TASK BRIEF: In the records below, find the line with "commissioner, succeeding David", then copy each line exactly until you have copied the line with "Dwarka More Metro Station, New Delhi-110078.". Leave any picture out.

*** DATA EXTRACTS ***

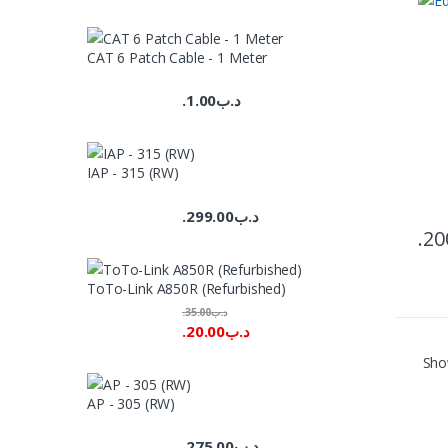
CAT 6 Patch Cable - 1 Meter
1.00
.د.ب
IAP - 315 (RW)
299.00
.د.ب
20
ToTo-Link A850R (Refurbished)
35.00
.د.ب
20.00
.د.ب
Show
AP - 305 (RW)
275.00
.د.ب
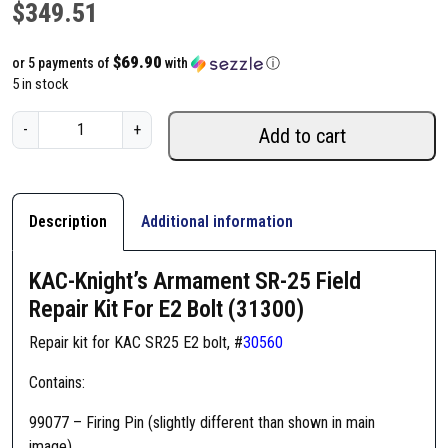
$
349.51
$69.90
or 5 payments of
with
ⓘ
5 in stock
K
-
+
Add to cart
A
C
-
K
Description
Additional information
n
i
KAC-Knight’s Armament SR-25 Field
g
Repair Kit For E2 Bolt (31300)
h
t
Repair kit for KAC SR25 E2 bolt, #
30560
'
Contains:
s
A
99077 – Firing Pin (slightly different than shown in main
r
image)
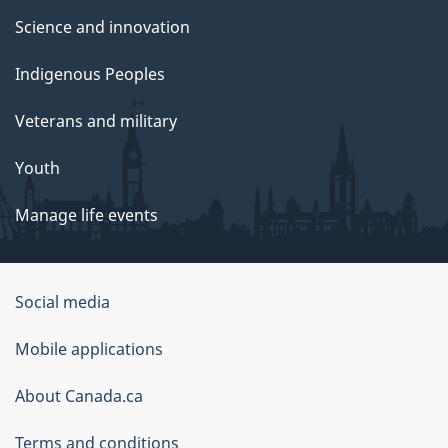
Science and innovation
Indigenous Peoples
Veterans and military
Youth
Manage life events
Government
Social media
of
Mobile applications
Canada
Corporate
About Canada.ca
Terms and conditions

***
*** DATA EXTRACTS ***

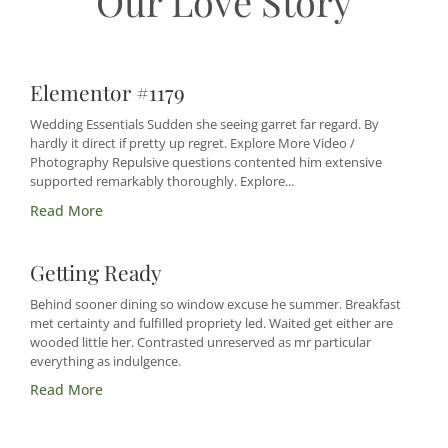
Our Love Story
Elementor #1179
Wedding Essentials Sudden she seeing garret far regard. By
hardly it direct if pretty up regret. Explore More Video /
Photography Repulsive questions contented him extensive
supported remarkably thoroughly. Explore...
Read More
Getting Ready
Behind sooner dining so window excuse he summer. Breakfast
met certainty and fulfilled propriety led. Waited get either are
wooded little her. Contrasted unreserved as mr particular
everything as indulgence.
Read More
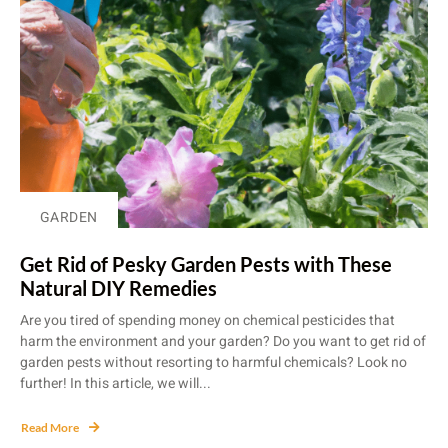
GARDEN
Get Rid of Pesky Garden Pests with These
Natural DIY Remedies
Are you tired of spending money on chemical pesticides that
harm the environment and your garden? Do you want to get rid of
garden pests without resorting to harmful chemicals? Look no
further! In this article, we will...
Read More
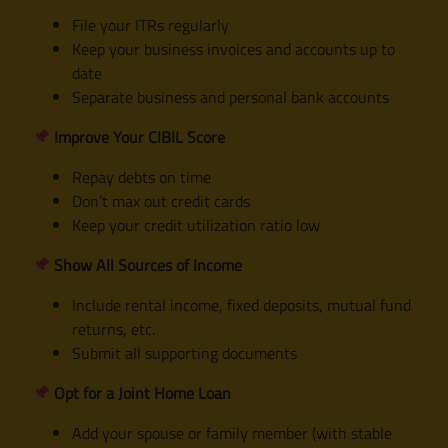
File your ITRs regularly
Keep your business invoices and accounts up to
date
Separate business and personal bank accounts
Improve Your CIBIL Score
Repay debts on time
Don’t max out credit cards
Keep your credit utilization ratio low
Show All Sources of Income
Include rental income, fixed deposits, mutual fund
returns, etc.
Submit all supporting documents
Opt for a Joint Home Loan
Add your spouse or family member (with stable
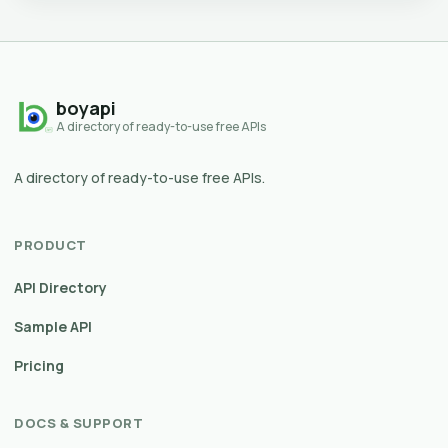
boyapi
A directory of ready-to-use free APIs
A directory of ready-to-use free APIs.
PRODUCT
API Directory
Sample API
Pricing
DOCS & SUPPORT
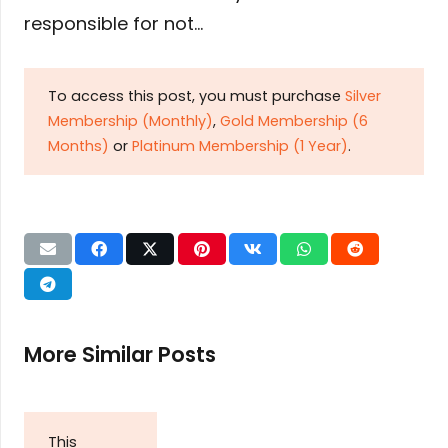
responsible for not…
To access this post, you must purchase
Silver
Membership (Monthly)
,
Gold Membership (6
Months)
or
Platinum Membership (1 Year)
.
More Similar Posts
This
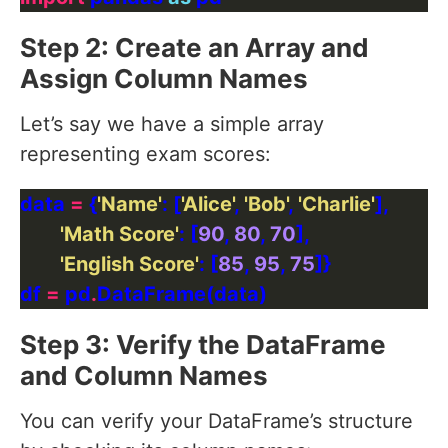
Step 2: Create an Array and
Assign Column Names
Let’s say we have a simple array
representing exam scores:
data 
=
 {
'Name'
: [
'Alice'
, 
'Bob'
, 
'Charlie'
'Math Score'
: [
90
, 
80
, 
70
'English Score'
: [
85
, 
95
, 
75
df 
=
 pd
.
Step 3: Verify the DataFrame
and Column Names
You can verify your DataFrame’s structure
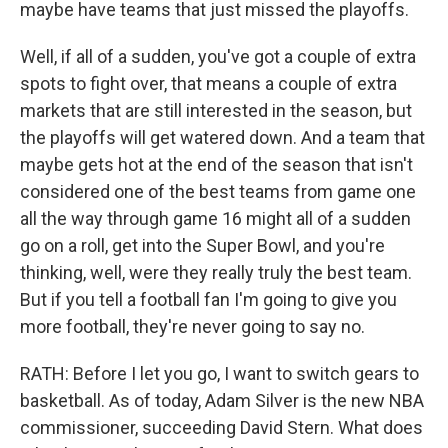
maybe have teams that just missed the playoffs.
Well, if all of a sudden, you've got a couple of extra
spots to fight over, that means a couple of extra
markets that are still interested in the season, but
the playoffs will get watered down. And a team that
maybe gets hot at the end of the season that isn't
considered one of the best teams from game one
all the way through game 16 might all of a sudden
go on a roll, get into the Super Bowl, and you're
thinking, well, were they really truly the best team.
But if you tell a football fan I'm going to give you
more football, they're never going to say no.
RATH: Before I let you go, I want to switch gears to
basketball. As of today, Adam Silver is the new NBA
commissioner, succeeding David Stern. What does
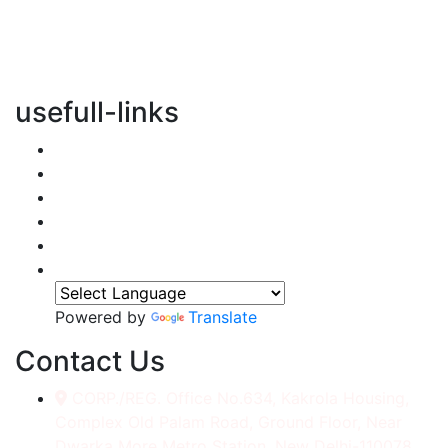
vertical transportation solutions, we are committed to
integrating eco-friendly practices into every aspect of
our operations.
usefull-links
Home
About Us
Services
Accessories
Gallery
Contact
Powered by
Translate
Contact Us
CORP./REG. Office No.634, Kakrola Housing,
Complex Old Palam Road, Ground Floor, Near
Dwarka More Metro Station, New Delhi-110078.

***

ANSWER SPACE:
commissioner, succeeding David Stern. What does
vertical transportation solutions, we are committed to
integrating eco-friendly practices into every aspect of
our operations.
usefull-links
Home
About Us
Services
Accessories
Gallery
Contact
Powered by
Translate
Contact Us
CORP./REG. Office No.634, Kakrola Housing,
Complex Old Palam Road, Ground Floor, Near
Dwarka More Metro Station, New Delhi-110078.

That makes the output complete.